What the task asks: For the data below, restate word for word only the lines from the line containing "plusieurs volontaires se" through the line containing "Des ONG, pays", both ends included.

▶

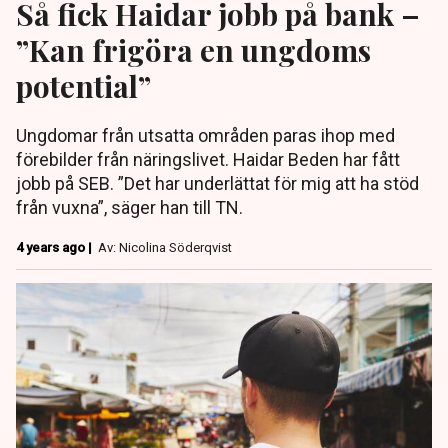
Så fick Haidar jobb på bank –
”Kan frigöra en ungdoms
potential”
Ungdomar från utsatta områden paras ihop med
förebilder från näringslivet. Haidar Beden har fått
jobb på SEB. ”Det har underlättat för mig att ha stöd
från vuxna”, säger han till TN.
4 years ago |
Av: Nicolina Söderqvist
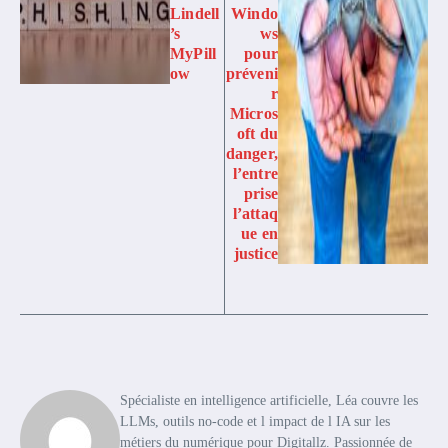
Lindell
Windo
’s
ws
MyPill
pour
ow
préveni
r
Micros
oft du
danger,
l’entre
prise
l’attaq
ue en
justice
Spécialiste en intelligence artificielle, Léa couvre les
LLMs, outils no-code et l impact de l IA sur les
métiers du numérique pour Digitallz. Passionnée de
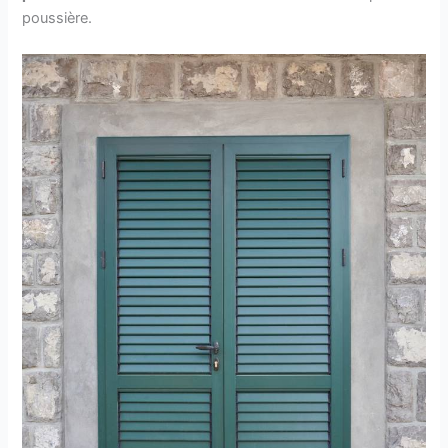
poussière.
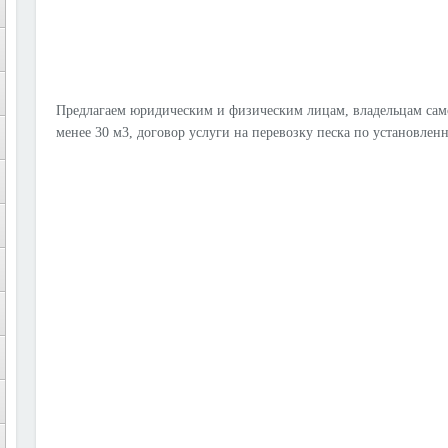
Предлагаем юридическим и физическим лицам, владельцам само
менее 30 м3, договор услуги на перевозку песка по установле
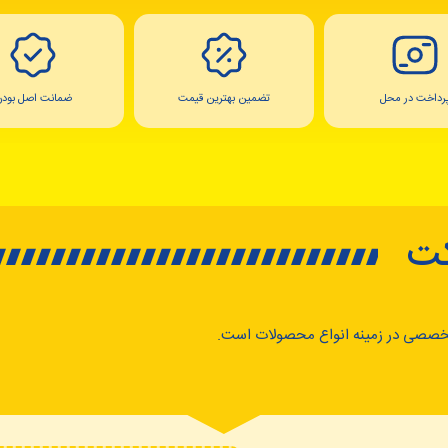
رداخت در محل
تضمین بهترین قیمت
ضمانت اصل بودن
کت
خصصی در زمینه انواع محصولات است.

◀
▶

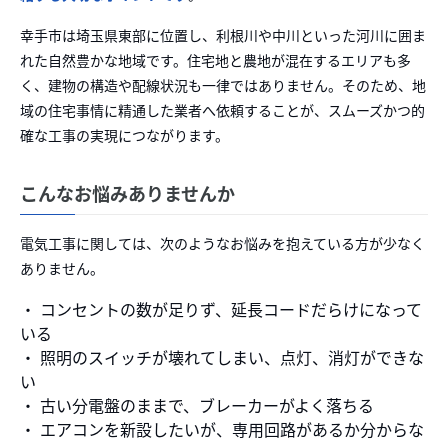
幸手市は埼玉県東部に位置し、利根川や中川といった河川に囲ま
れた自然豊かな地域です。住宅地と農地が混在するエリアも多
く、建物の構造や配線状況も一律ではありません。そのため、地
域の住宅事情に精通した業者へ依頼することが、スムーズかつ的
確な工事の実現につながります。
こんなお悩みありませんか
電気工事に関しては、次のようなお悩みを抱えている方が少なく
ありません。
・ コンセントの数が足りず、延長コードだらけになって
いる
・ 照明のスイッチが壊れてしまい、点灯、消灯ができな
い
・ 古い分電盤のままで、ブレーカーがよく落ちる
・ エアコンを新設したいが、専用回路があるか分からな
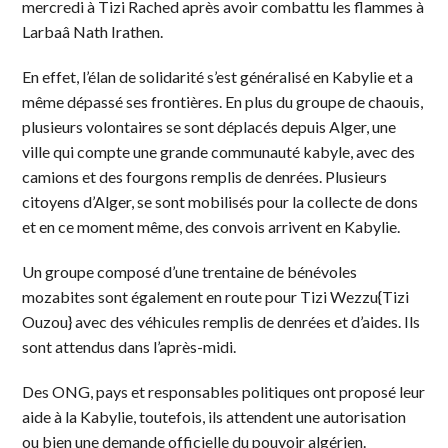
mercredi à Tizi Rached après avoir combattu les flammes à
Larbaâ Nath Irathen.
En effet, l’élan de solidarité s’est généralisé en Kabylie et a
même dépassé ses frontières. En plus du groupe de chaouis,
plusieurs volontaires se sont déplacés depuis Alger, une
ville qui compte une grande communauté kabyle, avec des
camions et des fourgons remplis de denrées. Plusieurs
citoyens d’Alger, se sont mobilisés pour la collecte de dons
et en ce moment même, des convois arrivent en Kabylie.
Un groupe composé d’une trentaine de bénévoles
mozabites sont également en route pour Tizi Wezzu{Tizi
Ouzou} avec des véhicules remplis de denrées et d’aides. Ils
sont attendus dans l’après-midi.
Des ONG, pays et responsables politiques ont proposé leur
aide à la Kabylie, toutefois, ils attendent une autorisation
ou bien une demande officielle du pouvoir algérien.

◀

Your solution:
plusieurs volontaires se sont déplacés depuis Alger, une
ville qui compte une grande communauté kabyle, avec des
camions et des fourgons remplis de denrées. Plusieurs
citoyens d’Alger, se sont mobilisés pour la collecte de dons
et en ce moment même, des convois arrivent en Kabylie.
Un groupe composé d’une trentaine de bénévoles
mozabites sont également en route pour Tizi Wezzu{Tizi
Ouzou} avec des véhicules remplis de denrées et d’aides. Ils
sont attendus dans l’après-midi.
Des ONG, pays et responsables politiques ont proposé leur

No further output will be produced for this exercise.